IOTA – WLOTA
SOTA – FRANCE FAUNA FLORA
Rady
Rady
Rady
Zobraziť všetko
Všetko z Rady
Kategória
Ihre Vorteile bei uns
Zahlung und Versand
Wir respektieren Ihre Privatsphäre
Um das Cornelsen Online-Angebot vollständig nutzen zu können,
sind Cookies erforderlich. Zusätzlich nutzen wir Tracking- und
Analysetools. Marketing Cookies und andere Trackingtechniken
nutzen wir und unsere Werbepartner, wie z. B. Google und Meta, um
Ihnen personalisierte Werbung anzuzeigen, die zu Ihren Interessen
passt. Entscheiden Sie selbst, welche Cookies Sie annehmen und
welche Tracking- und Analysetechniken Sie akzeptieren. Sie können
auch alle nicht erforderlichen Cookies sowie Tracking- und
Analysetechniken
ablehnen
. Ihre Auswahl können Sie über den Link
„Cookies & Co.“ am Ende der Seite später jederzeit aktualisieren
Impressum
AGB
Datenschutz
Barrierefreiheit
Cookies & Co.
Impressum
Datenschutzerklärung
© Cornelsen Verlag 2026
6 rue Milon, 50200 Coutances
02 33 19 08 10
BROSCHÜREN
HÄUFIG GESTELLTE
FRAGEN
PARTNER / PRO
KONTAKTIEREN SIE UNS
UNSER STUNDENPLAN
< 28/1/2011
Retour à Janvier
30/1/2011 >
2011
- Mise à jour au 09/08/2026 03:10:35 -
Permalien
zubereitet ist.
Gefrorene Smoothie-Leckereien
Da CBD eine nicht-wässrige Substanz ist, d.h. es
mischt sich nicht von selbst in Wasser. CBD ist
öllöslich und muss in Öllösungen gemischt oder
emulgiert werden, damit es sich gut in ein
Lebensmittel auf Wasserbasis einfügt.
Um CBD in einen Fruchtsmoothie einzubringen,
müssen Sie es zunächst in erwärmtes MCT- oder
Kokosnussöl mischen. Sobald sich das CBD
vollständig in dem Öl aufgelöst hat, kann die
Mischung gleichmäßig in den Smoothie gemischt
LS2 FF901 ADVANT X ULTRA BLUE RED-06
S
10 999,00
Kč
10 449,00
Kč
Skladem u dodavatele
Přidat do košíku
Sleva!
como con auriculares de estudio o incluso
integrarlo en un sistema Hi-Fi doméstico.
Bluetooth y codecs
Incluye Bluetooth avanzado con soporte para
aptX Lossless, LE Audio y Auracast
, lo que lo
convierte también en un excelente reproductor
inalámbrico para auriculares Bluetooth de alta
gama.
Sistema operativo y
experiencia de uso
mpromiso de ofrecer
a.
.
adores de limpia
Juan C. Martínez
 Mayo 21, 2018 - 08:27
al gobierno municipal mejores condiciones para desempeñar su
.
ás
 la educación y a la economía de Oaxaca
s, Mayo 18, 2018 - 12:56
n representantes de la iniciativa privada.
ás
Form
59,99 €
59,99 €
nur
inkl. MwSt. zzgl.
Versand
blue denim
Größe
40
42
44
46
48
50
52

○ ○ ○ ○ ○

Exercise goal:
Looking at the records above, return exactly the lines from the line with "nutzen wir und" to the line with "mischt sich nicht", both ends included.

Written answer:
nutzen wir und unsere Werbepartner, wie z. B. Google und Meta, um
Ihnen personalisierte Werbung anzuzeigen, die zu Ihren Interessen
passt. Entscheiden Sie selbst, welche Cookies Sie annehmen und
welche Tracking- und Analysetechniken Sie akzeptieren. Sie können
auch alle nicht erforderlichen Cookies sowie Tracking- und
Analysetechniken
ablehnen
. Ihre Auswahl können Sie über den Link
„Cookies & Co.“ am Ende der Seite später jederzeit aktualisieren
Impressum
AGB
Datenschutz
Barrierefreiheit
Cookies & Co.
Impressum
Datenschutzerklärung
© Cornelsen Verlag 2026
6 rue Milon, 50200 Coutances
02 33 19 08 10
BROSCHÜREN
HÄUFIG GESTELLTE
FRAGEN
PARTNER / PRO
KONTAKTIEREN SIE UNS
UNSER STUNDENPLAN
< 28/1/2011
Retour à Janvier
30/1/2011 >
2011
- Mise à jour au 09/08/2026 03:10:35 -
Permalien
zubereitet ist.
Gefrorene Smoothie-Leckereien
Da CBD eine nicht-wässrige Substanz ist, d.h. es
mischt sich nicht von selbst in Wasser. CBD ist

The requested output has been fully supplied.